EXERCISE DIRECTIONS :: Pull each line containing "Nasser" from the data.

········

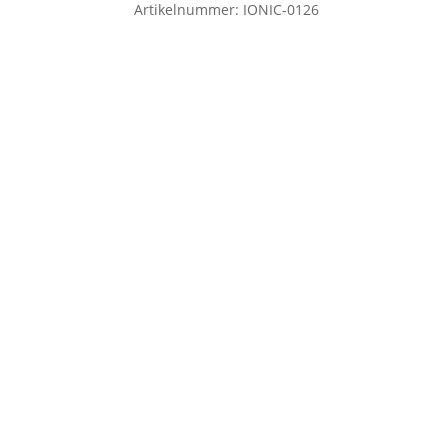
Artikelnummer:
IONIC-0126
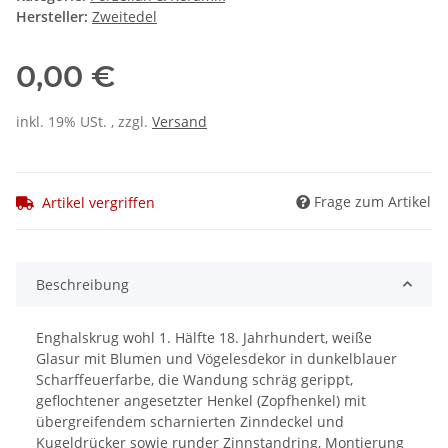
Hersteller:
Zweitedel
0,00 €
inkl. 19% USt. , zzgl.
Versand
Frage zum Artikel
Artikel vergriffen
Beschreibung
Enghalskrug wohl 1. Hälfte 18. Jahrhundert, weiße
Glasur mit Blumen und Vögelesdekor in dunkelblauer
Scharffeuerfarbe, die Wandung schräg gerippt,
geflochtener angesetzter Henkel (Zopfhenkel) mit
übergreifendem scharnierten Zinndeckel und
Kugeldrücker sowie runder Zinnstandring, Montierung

········

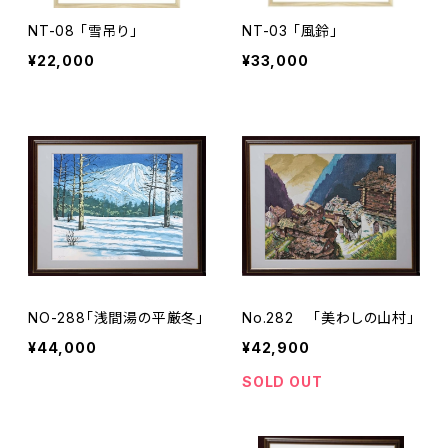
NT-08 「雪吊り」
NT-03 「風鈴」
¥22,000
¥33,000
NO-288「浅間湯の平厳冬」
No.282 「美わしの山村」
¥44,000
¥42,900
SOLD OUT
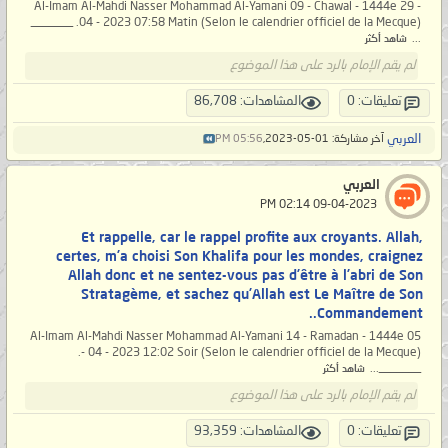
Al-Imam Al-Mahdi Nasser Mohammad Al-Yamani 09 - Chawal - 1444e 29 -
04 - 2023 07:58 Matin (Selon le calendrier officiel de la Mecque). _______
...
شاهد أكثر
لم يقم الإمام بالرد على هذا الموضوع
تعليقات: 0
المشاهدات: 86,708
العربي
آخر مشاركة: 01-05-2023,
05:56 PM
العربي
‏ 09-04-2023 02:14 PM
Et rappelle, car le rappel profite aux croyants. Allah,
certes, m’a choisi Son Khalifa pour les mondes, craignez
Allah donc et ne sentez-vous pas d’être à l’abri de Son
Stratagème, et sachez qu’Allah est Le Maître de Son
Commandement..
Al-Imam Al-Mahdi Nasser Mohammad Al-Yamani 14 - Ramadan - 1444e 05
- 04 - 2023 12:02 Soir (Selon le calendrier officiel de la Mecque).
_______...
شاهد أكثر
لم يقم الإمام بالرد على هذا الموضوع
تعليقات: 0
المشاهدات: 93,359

········

EXERCISE RESULT ::
Al-Imam Al-Mahdi Nasser Mohammad Al-Yamani 09 - Chawal - 1444e 29 -
Al-Imam Al-Mahdi Nasser Mohammad Al-Yamani 14 - Ramadan - 1444e 05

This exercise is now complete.